Transcribed page contents
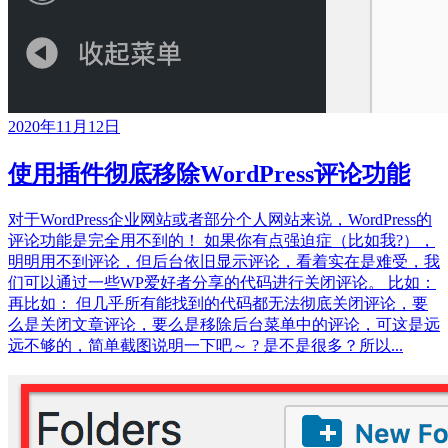
2020年11月12日
使用插件彻底移除WordPress评论功能
对于WordPress企业网站或者部分个人网站来说，WordPress的
评论功能是完全用不到的！ 如果你有点强迫症（比如我?），
明明用不到评论，但后台依旧显示评论，看着实在是难受，我
们可以通过一些WP爱好者分享的代码进行关闭评论。 比如：
再比如： 但几乎所有能找到的代码都无法彻底关闭评论，要
么是关闭文章评论，要么是移除后台菜单中的评论，可这是远
远不够的，简单截图说明一下吧～ ? 是不是很多？所以...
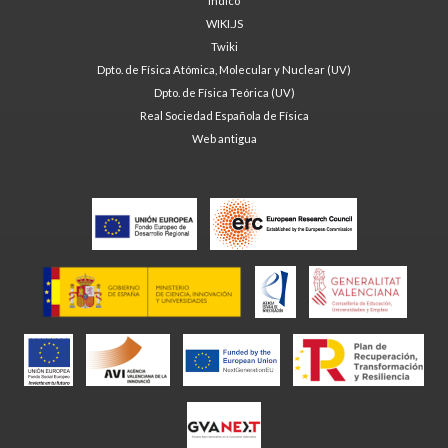
Indico
WIKI.JS
Twiki
Dpto. de Física Atómica, Molecular y Nuclear (UV)
Dpto. de Física Teórica (UV)
Real Sociedad Española de Física
Web antigua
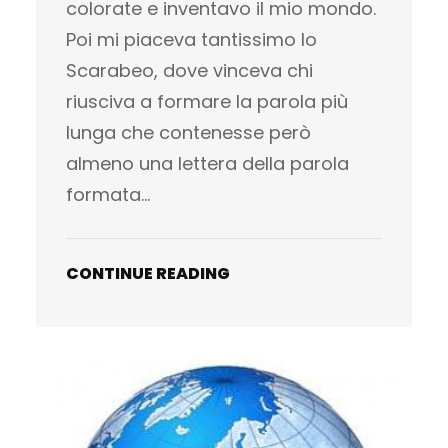
colorate e inventavo il mio mondo.
Poi mi piaceva tantissimo lo
Scarabeo, dove vinceva chi
riusciva a formare la parola più
lunga che contenesse però
almeno una lettera della parola
formata…
CONTINUE READING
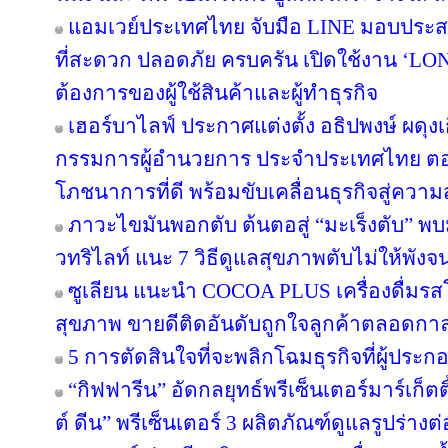
แอมเวย์ประเทศไทย จับมือ LINE มอบประสบ
ที่สะดวก ปลอดภัย ครบครัน เปิดใช้งาน ‘LON
ต้องการของผู้ใช้สินค้าและผู้ทำธุรกิจ
เฮอร์บาไลฟ์ ประกาศแต่งตั้ง อธิปพงษ์ ผดุง
กรรมการผู้อำนวยการ ประจำประเทศไทย ตอกย
โภชนาการที่ดี พร้อมขับเคลื่อนธุรกิจสู่ความ
ภาวะไขมันพอกตับ ต้นตอสู่ “มะเร็งตับ” พ
วทริไลท์ แนะ 7 วิธีดูแลสุขภาพตับไม่ให้พังจ
ซูเลียน แนะนำ COCOA PLUS เครื่องดื่มรสโ
สุขภาพ ขายดีติดอันดับถูกใจลูกค้าตลอดกา
5 การตัดสินใจที่จะพลิกโฉมธุรกิจที่ผู้ป
“กิฟฟารีน” อัดกลยุทธ์พรีเซ็นเตอร์มาร์เก็ตติ
ต์ ดีน” พรีเซ็นเตอร์ 3 ผลิตภัณฑ์ดูแลรูปร่างต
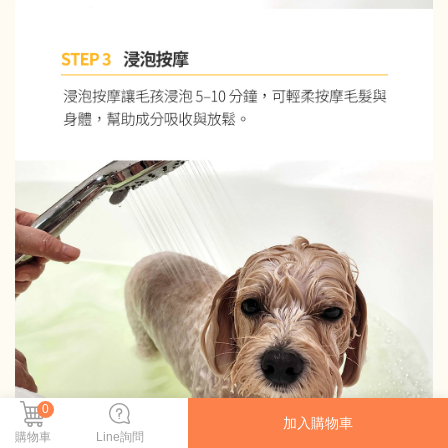
0
加入購物車
購物車
Line詢問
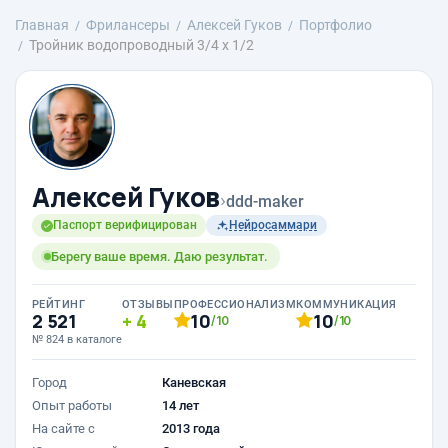
Главная
Фрилансеры
Алексей Гуков
Портфолио
Тройник водопроводный 3/4 х 1/2
Алексей Гуков
›
ddd-maker
Паспорт верифицирован
Нейросаммари
Берегу ваше время. Даю результат.
РЕЙТИНГ
ОТЗЫВЫ
ПРОФЕССИОНАЛИЗМ
КОММУНИКАЦИЯ
2 521
4
10
10
/10
/10
№ 824 в каталоге
Город
Каневская
Опыт работы
14 лет
На сайте с
2013 года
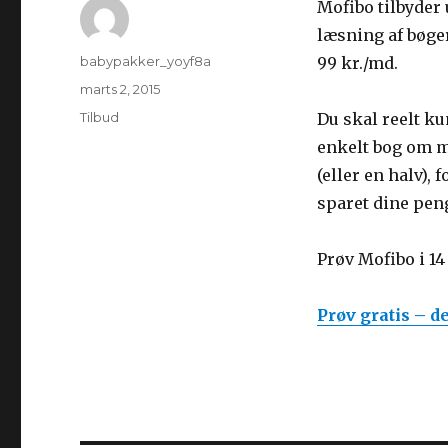
Mofibo tilbyder
læsning af bøge
Forfatter
babypakker_yoyf8a
99 kr./md.
Udgivet
marts 2, 2015
Kategorier
Tilbud
Du skal reelt k
enkelt bog om 
(eller en halv), f
sparet dine pen
Prøv Mofibo i 1
Prøv gratis – d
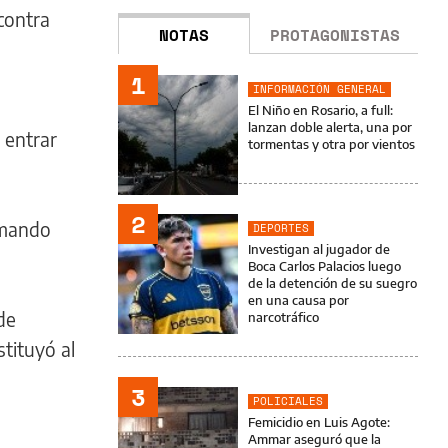
contra
NOTAS
PROTAGONISTAS
1
INFORMACIÓN GENERAL
El Niño en Rosario, a full:
lanzan doble alerta, una por
 entrar
tormentas y otra por vientos
2
 mando
DEPORTES
Investigan al jugador de
Boca Carlos Palacios luego
de la detención de su suegro
en una causa por
de
narcotráfico
tituyó al
3
POLICIALES
Femicidio en Luis Agote:
Ammar aseguró que la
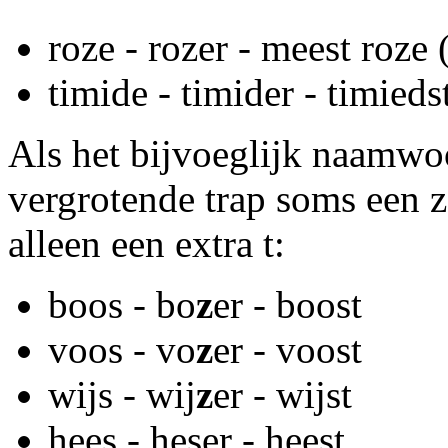
roze - rozer - meest roze 
timide - timider - timieds
Als het bijvoeglijk naamwoo
vergrotende trap soms een z
alleen een extra t:
boos - bo
z
er - boost
voos - vo
z
er - voost
wijs - wij
z
er - wijst
hees - heser - heest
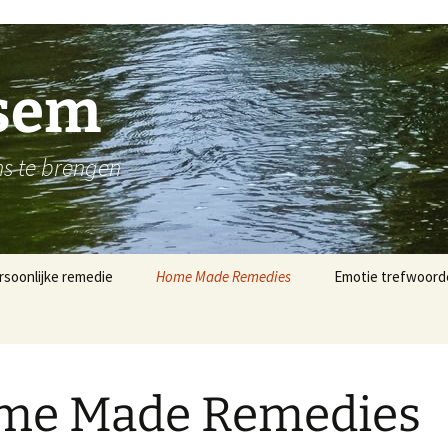
esem
ns te brengen
rsoonlijke remedie
Home Made Remedies
Emotie trefwoord
me Made Remedies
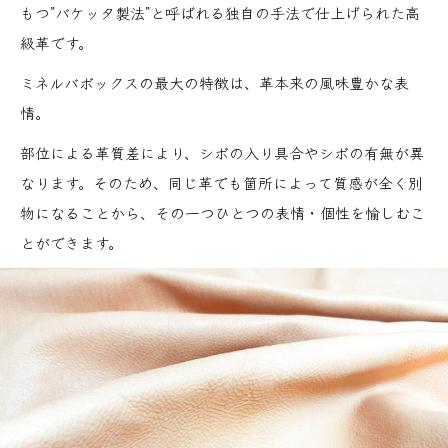
もつ”バケッタ製法”と呼ばれる独自の手法で仕上げられた高
級革です。
ミネルバボックスの最大の特徴は、革本来の風味豊かな表
情。
部位による革質差により、シボの入り具合やシボの有無が異
なります。そのため、同じ革でも箇所によって質感が全く別
物になることから、その一つひとつの表情・個性を愉しむこ
とができます。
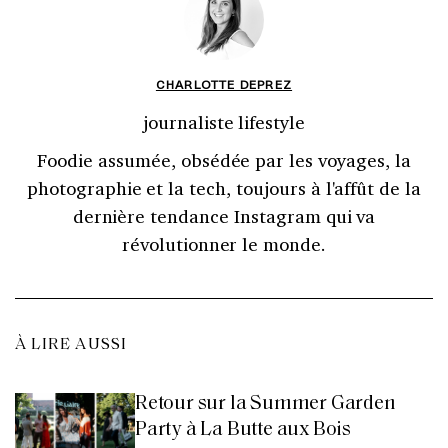
CHARLOTTE DEPREZ
journaliste lifestyle
Foodie assumée, obsédée par les voyages, la
photographie et la tech, toujours à l'affût de la
dernière tendance Instagram qui va
révolutionner le monde.
À LIRE AUSSI
Retour sur la Summer Garden
Party à La Butte aux Bois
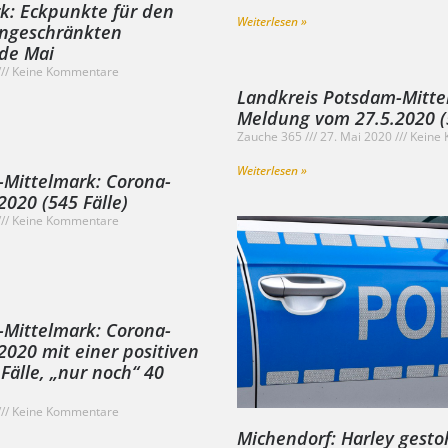
: Eckpunkte für den
Weiterlesen »
eingeschränkten
nde Mai
Keine Kommentare
Landkreis Potsdam-Mitte
Meldung vom 27.5.2020 (5
Zauche 365
27. Mai 2020
Keine 
Weiterlesen »
-Mittelmark: Corona-
020 (545 Fälle)
Keine Kommentare
-Mittelmark: Corona-
020 mit einer positiven
Fälle, „nur noch“ 40
Keine Kommentare
Michendorf: Harley gesto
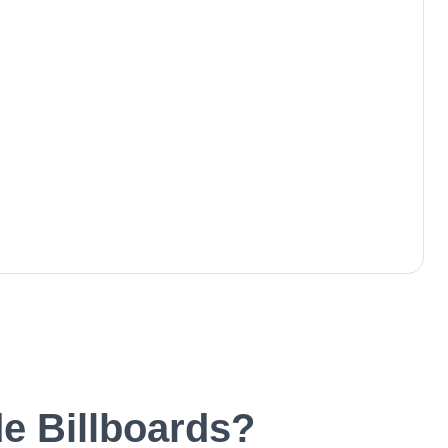
e Billboards?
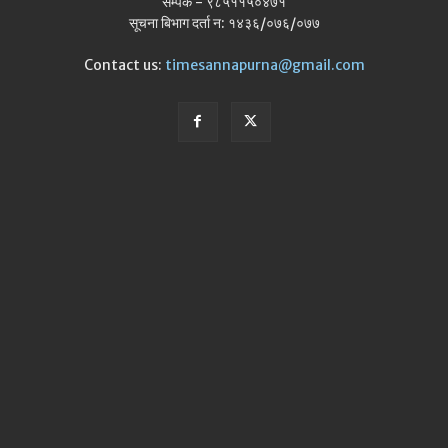
सम्पर्क - ९८५११५०४७१
सूचना बिभाग दर्ता न: १४३६/०७६/०७७
Contact us:
timesannapurna@gmail.com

◆ **TASK DETAILS**
Without the pictures, give the entries above back exactly.

◆ **EXERCISE RESULT**
2020年11月12日
使用插件彻底移除WordPress评论功能
对于WordPress企业网站或者部分个人网站来说，WordPress的
评论功能是完全用不到的！ 如果你有点强迫症（比如我?），
明明用不到评论，但后台依旧显示评论，看着实在是难受，我
们可以通过一些WP爱好者分享的代码进行关闭评论。 比如：
再比如： 但几乎所有能找到的代码都无法彻底关闭评论，要
么是关闭文章评论，要么是移除后台菜单中的评论，可这是远
远不够的，简单截图说明一下吧～ ? 是不是很多？所以...
Indico
WIKI.JS
Twiki
Dpto. de Física Atómica, Molecular y Nuclear (UV)
Dpto. de Física Teórica (UV)
Real Sociedad Española de Física
Web antigua
colorate e inventavo il mio mondo.
Poi mi piaceva tantissimo lo
Scarabeo, dove vinceva chi
riusciva a formare la parola più
lunga che contenesse però
almeno una lettera della parola
formata…
CONTINUE READING
แอมเวย์ประเทศไทย จับมือ LINE มอบประสบ
ที่สะดวก ปลอดภัย ครบครัน เปิดใช้งาน ‘LON
ต้องการของผู้ใช้สินค้าและผู้ทำธุรกิจ
เฮอร์บาไลฟ์ ประกาศแต่งตั้ง อธิปพงษ์ ผดุง
กรรมการผู้อำนวยการ ประจำประเทศไทย ตอกย
โภชนาการที่ดี พร้อมขับเคลื่อนธุรกิจสู่ความ
ภาวะไขมันพอกตับ ต้นตอสู่ “มะเร็งตับ” พ
วทริไลท์ แนะ 7 วิธีดูแลสุขภาพตับไม่ให้พังจ
ซูเลียน แนะนำ COCOA PLUS เครื่องดื่มรสโ
สุขภาพ ขายดีติดอันดับถูกใจลูกค้าตลอดกา
5 การตัดสินใจที่จะพลิกโฉมธุรกิจที่ผู้ป
“กิฟฟารีน” อัดกลยุทธ์พรีเซ็นเตอร์มาร์เก็ตติ
ต์ ดีน” พรีเซ็นเตอร์ 3 ผลิตภัณฑ์ดูแลรูปร่างต
0
加入購物車
購物車
Line詢問
Главная
Фрилансеры
Алексей Гуков
Портфолио
Тройник водопроводный 3/4 х 1/2
Алексей Гуков
›
ddd-maker
Паспорт верифицирован
Нейросаммари
Берегу ваше время. Даю результат.
РЕЙТИНГ
ОТЗЫВЫ
ПРОФЕССИОНАЛИЗМ
КОММУНИКАЦИЯ
2 521
4
10
10
/10
/10
№ 824 в каталоге
Город
Каневская
Опыт работы
14 лет
На сайте с
2013 года
Mofibo tilbyder
læsning af bøge
Forfatter
babypakker_yoyf8a
99 kr./md.
Udgivet
marts 2, 2015
Kategorier
Tilbud
Du skal reelt k
enkelt bog om 
(eller en halv), f
sparet dine pen
Prøv Mofibo i 1
Prøv gratis – d
contra
NOTAS
PROTAGONISTAS
1
INFORMACIÓN GENERAL
El Niño en Rosario, a full:
lanzan doble alerta, una por
 entrar
tormentas y otra por vientos
2
 mando
DEPORTES
Investigan al jugador de
Boca Carlos Palacios luego
de la detención de su suegro
en una causa por
de
narcotráfico
tituyó al
3
POLICIALES
Femicidio en Luis Agote:
Ammar aseguró que la
roze - rozer - meest roze 
timide - timider - timieds
Als het bijvoeglijk naamwoo
vergrotende trap soms een z
alleen een extra t:
boos - bo
z
er - boost
voos - vo
z
er - voost
wijs - wij
z
er - wijst
hees - heser - heest
esem
ns te brengen
rsoonlijke remedie
Home Made Remedies
Emotie trefwoord
me Made Remedies
もつ”バケッタ製法”と呼ばれる独自の手法で仕上げられた高
級革です。
ミネルバボックスの最大の特徴は、革本来の風味豊かな表
情。
部位による革質差により、シボの入り具合やシボの有無が異
なります。そのため、同じ革でも箇所によって質感が全く別
物になることから、その一つひとつの表情・個性を愉しむこ
とができます。
CHARLOTTE DEPREZ
journaliste lifestyle
Foodie assumée, obsédée par les voyages, la
photographie et la tech, toujours à l'affût de la
dernière tendance Instagram qui va
révolutionner le monde.
À LIRE AUSSI
Retour sur la Summer Garden
Party à La Butte aux Bois
: Eckpunkte für den
Weiterlesen »
eingeschränkten
nde Mai
Keine Kommentare
Landkreis Potsdam-Mitte
Meldung vom 27.5.2020 (5
Zauche 365
27. Mai 2020
Keine 
Weiterlesen »
-Mittelmark: Corona-
020 (545 Fälle)
Keine Kommentare
-Mittelmark: Corona-
020 mit einer positiven
Fälle, „nur noch“ 40
Keine Kommentare
Michendorf: Harley gesto
e Billboards?
सम्पर्क - ९८५११५०४७१
सूचना बिभाग दर्ता न: १४३६/०७६/०७७
Contact us:
timesannapurna@gmail.com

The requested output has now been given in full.